By Camillus Eboh
ABUJA (Reuters) – At least five policemen were killed in an attack by armed men in Nigeria’s southeastern Imo state, a police spokesman said on Tuesday, the latest incident in a state rife with gang and separatist violence.
Armed groups have attacked police stations and government buildings in states in Nigeria’s southeast, which authorities often blame on the proscribed separatist Indigenous People of Biafra (IPOB) group.
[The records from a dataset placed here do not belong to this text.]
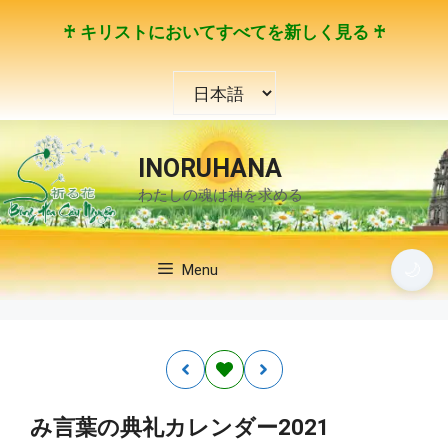
コ
♰ キリストにおいてすべてを新しく見る ♰
ン
テ
言
ン
語
ツ
を
へ
選
ス
INORUHANA
択
キ
わたしの魂は神を求める
ッ
プ
🌙
Menu
み言葉の典礼カレンダー2021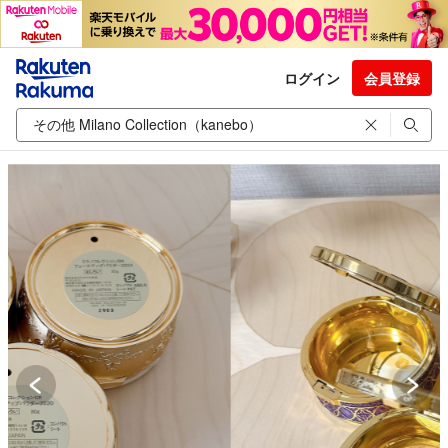
ログイン
会員登録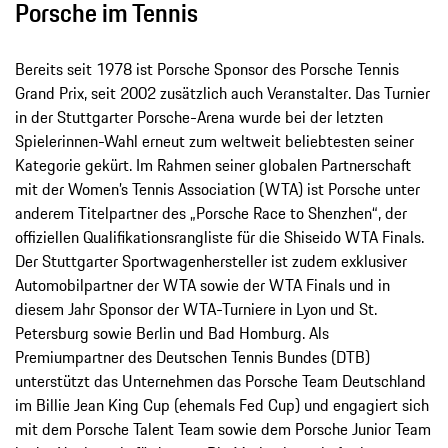
Porsche im Tennis
Bereits seit 1978 ist Porsche Sponsor des Porsche Tennis
Grand Prix, seit 2002 zusätzlich auch Veranstalter. Das Turnier
in der Stuttgarter Porsche-Arena wurde bei der letzten
Spielerinnen-Wahl erneut zum weltweit beliebtesten seiner
Kategorie gekürt. Im Rahmen seiner globalen Partnerschaft
mit der Women’s Tennis Association (WTA) ist Porsche unter
anderem Titelpartner des „Porsche Race to Shenzhen“, der
offiziellen Qualifikationsrangliste für die Shiseido WTA Finals.
Der Stuttgarter Sportwagenhersteller ist zudem exklusiver
Automobilpartner der WTA sowie der WTA Finals und in
diesem Jahr Sponsor der WTA-Turniere in Lyon und St.
Petersburg sowie Berlin und Bad Homburg. Als
Premiumpartner des Deutschen Tennis Bundes (DTB)
unterstützt das Unternehmen das Porsche Team Deutschland
im Billie Jean King Cup (ehemals Fed Cup) und engagiert sich
mit dem Porsche Talent Team sowie dem Porsche Junior Team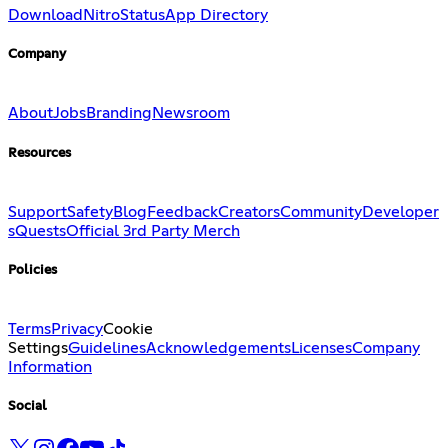
Download
Nitro
Status
App Directory
Company
About
Jobs
Branding
Newsroom
Resources
Support
Safety
Blog
Feedback
Creators
Community
Developer
s
Quests
Official 3rd Party Merch
Policies
Terms
Privacy
Cookie
Settings
Guidelines
Acknowledgements
Licenses
Company
Information
Social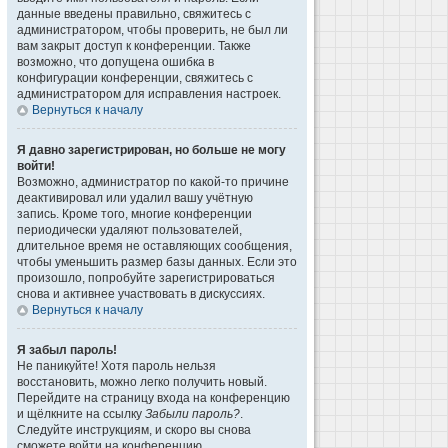
данные введены правильно, свяжитесь с
администратором, чтобы проверить, не был ли
вам закрыт доступ к конференции. Также
возможно, что допущена ошибка в
конфигурации конференции, свяжитесь с
администратором для исправления настроек.
Вернуться к началу
Я давно зарегистрирован, но больше не могу
войти!
Возможно, администратор по какой-то причине
деактивировал или удалил вашу учётную
запись. Кроме того, многие конференции
периодически удаляют пользователей,
длительное время не оставляющих сообщения,
чтобы уменьшить размер базы данных. Если это
произошло, попробуйте зарегистрироваться
снова и активнее участвовать в дискуссиях.
Вернуться к началу
Я забыл пароль!
Не паникуйте! Хотя пароль нельзя
восстановить, можно легко получить новый.
Перейдите на страницу входа на конференцию
и щёлкните на ссылку
Забыли пароль?
.
Следуйте инструкциям, и скоро вы снова
сможете войти на конференцию.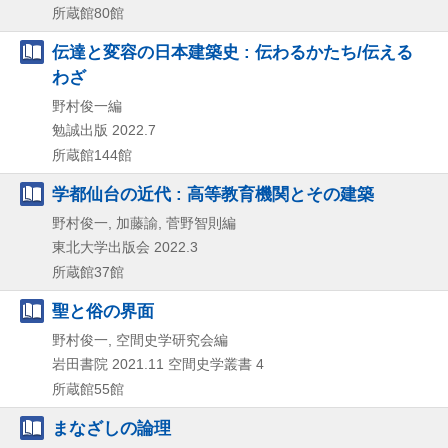
所蔵館80館
伝達と変容の日本建築史 : 伝わるかたち/伝える
わざ
野村俊一編
勉誠出版
2022.7
所蔵館144館
学都仙台の近代 : 高等教育機関とその建築
野村俊一, 加藤諭, 菅野智則編
東北大学出版会
2022.3
所蔵館37館
聖と俗の界面
野村俊一, 空間史学研究会編
岩田書院
2021.11
空間史学叢書 4
所蔵館55館
まなざしの論理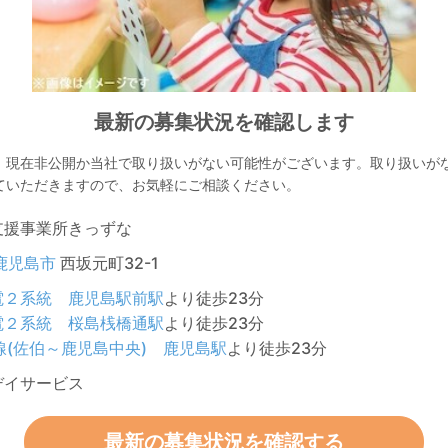
最新の募集状況を確認します
、現在非公開か当社で取り扱いがない可能性がございます。取り扱いが
ていただきますので、お気軽にご相談ください。
支援事業所きっずな
鹿児島市
西坂元町32-1
電２系統
鹿児島駅前駅
より徒歩23分
電２系統
桜島桟橋通駅
より徒歩23分
線(佐伯～鹿児島中央)
鹿児島駅
より徒歩23分
デイサービス
最新の募集状況を確認する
IPOB denies the charges.
Imo police spokesman Henry Okoye confirmed the attack occurred at Ehime Mbano local government area of the state, but did not immediately provide details because investigations are ongoing.
Local media reported at least eight fatalities including soldiers and men of Nigeria’s Civil Defence Corps, a paramilitary agency.
Widespread insecurity has rocked Nigeria, Africa’s most populous nation, with armed attacks and kidnappings in the northwest, a festering Islamist insurgency in the northeast and violent sectarian and herder-farmer clashes in the central region.
IPOB has been campaigning for southeastern Nigeria, the homeland of the Igbo ethnic group, to be an independent country.
More than a million people died, mostly of starvation, during a three-year civil that began in 1967 when the region attempted to secede under the name Republic of Biafra.